THE TASK ->
Each line in the entries below that holds the string "美国宪法不再保护女性堕胎权" is to be listed.

*** THE INPUT ***

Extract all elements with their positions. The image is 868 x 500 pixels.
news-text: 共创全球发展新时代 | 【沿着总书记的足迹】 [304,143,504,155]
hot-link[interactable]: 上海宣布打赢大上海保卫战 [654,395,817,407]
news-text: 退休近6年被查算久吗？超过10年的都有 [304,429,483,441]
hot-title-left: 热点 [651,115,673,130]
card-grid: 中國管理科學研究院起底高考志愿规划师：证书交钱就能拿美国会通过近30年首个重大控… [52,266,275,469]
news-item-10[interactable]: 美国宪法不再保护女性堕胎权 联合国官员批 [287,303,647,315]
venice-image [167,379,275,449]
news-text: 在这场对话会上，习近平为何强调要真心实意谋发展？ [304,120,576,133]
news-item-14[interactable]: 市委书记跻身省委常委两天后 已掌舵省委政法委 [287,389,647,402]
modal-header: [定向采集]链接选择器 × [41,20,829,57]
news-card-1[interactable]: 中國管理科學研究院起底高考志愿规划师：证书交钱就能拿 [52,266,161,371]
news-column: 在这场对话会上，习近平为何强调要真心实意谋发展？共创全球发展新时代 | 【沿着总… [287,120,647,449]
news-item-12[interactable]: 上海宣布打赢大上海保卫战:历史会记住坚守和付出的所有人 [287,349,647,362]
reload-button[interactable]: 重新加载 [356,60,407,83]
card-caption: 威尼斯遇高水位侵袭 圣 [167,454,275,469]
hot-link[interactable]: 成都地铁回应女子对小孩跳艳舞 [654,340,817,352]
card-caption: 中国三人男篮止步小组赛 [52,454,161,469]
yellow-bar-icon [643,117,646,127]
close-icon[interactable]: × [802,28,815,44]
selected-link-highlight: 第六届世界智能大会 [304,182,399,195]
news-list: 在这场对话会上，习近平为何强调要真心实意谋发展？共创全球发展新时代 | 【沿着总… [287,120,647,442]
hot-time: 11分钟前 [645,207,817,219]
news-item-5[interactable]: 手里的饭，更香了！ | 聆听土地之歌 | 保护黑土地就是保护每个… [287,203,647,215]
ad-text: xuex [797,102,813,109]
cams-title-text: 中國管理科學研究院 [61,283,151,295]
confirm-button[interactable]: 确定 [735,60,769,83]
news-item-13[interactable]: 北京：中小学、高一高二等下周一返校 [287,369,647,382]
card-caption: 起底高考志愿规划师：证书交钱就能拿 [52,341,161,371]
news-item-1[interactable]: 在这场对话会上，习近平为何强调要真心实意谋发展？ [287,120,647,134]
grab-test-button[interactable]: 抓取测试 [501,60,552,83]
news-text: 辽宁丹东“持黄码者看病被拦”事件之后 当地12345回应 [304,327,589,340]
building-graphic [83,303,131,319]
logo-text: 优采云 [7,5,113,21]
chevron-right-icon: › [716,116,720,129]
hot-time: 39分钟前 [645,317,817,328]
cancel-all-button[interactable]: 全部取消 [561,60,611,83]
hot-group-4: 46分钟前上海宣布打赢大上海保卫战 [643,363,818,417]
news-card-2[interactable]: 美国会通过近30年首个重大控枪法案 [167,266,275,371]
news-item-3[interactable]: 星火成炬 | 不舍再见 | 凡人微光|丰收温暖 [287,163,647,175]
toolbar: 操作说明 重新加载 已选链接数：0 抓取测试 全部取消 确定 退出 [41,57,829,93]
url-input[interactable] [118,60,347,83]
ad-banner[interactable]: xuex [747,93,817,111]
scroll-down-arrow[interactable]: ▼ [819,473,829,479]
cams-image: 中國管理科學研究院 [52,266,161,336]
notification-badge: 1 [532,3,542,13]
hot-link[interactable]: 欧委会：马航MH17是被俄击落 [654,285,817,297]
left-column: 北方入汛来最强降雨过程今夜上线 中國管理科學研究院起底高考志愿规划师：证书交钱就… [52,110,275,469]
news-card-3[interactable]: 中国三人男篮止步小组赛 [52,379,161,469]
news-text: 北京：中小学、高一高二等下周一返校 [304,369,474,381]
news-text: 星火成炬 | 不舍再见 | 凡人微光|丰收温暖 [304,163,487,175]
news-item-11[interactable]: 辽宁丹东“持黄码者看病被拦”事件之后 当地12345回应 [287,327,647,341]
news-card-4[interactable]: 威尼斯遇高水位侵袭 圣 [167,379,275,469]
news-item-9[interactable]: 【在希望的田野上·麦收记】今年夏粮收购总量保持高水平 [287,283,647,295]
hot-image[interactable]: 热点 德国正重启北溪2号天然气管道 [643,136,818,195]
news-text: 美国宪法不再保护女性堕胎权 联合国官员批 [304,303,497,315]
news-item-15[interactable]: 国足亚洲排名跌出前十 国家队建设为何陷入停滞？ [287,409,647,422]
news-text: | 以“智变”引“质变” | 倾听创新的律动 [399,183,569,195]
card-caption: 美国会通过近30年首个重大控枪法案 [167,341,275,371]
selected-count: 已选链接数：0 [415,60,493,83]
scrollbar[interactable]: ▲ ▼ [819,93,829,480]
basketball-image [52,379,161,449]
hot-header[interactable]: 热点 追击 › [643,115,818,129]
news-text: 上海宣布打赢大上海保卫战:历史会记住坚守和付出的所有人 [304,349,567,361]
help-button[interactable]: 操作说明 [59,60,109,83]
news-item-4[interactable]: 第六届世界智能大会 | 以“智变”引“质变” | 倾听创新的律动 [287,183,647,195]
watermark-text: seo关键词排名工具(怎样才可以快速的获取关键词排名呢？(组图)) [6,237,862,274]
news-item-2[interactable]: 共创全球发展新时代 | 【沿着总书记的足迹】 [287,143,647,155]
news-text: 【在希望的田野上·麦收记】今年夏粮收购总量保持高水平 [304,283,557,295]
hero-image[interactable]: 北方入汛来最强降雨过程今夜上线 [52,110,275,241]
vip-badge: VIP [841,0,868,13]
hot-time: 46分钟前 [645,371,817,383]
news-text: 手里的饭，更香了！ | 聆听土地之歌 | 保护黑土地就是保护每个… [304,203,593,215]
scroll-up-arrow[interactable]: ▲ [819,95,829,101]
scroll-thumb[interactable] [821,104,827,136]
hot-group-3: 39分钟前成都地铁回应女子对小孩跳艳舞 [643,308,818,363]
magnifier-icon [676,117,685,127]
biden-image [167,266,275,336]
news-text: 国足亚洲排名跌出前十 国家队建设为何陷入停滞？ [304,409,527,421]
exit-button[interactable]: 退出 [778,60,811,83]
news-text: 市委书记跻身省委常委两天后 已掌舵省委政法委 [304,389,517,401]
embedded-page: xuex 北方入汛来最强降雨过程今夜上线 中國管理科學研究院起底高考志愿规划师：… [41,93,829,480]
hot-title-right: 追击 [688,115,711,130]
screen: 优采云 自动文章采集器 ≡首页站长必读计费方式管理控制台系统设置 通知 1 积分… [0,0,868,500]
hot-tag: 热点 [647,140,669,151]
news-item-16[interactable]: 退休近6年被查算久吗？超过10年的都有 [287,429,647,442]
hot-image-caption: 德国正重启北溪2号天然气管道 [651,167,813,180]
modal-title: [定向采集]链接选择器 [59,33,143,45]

*** End of THE INPUT ***
*** THE INPUT ***

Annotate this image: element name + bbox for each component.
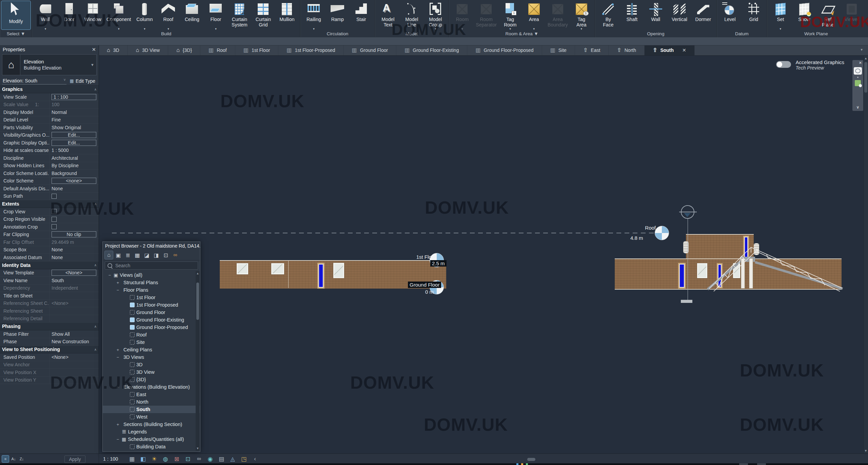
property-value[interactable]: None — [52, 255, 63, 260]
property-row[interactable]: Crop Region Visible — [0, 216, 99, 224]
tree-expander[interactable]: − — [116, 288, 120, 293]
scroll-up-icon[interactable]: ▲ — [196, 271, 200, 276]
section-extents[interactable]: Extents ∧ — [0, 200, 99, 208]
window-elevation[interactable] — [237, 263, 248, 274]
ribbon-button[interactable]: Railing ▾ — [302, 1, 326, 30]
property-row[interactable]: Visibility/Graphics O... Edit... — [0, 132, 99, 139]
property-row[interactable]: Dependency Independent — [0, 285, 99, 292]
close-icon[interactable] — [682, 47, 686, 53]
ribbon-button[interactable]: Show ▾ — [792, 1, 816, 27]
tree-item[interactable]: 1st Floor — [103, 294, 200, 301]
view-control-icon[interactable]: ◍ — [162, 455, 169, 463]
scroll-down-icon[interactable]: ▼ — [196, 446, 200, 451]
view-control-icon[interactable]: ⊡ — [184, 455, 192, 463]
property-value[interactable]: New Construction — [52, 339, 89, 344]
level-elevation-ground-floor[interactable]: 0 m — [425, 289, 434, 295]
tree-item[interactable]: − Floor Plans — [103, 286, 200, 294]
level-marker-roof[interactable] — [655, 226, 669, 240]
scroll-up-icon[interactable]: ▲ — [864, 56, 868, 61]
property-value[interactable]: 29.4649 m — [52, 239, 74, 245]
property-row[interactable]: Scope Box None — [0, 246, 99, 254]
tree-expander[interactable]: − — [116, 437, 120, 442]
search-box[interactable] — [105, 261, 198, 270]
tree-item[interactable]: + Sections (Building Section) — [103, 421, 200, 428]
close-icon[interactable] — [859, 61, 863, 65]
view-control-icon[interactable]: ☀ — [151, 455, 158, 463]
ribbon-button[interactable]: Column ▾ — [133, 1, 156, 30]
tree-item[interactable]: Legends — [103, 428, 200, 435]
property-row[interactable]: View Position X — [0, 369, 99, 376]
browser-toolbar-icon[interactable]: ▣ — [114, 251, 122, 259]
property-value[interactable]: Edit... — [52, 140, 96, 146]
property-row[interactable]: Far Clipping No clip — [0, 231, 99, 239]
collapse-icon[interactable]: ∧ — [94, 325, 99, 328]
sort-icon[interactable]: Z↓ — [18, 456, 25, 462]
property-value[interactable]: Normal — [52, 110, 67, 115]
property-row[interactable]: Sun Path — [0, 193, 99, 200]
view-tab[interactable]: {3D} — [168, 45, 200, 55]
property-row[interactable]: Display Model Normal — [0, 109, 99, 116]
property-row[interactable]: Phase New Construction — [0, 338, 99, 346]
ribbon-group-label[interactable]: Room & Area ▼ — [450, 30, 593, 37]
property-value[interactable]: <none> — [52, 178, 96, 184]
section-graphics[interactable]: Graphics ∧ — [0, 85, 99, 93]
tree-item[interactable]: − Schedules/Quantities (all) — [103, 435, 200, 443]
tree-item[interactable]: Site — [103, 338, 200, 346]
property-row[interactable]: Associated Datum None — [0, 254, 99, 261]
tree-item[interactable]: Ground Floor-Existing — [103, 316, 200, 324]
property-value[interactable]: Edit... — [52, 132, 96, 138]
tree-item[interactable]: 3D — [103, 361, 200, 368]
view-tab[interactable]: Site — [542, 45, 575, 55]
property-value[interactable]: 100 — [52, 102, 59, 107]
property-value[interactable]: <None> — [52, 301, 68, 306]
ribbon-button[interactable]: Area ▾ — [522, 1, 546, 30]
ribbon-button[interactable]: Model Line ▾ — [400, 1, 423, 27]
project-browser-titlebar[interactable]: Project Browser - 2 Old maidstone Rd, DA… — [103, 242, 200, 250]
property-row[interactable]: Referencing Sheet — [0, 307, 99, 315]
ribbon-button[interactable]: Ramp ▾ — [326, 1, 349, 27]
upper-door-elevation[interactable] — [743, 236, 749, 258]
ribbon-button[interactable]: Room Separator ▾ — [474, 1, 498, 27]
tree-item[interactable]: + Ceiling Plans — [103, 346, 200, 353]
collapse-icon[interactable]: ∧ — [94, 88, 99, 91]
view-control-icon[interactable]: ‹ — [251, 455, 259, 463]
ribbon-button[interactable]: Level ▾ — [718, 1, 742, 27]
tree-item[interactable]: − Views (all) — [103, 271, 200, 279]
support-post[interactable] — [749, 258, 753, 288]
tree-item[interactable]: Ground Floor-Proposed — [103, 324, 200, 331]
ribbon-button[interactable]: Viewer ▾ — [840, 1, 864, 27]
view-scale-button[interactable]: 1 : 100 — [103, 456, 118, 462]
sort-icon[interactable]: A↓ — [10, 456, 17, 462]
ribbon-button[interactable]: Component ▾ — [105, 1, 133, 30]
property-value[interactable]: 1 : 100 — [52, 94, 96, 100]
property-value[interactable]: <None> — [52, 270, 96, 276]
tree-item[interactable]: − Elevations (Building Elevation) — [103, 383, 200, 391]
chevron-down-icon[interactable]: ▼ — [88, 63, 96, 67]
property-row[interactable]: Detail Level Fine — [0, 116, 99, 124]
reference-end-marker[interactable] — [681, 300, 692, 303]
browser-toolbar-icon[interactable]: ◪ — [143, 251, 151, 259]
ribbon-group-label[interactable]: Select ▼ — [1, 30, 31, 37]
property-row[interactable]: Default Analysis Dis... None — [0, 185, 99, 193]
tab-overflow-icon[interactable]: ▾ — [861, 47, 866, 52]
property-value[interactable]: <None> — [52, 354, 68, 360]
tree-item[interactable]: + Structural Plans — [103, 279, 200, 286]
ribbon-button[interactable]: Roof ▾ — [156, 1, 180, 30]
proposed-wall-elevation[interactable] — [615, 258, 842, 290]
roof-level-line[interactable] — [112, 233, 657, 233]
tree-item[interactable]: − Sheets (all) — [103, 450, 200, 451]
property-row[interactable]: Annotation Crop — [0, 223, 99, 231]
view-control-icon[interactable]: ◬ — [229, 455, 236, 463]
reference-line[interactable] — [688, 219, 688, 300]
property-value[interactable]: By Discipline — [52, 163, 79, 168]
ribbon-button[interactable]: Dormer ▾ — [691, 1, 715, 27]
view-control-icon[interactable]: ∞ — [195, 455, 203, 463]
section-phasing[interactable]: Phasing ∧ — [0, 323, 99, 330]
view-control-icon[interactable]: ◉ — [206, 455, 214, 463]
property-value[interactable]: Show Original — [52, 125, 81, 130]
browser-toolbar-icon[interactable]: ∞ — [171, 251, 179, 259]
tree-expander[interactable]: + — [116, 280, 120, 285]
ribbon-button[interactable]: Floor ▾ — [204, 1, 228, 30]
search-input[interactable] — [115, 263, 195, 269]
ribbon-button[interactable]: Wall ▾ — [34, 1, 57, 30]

*** End of THE INPUT ***

EXERCISE SOLUTION ->
news-item-10[interactable]: 美国宪法不再保护女性堕胎权 联合国官员批 [287,303,647,315]
news-text: 美国宪法不再保护女性堕胎权 联合国官员批 [304,303,497,315]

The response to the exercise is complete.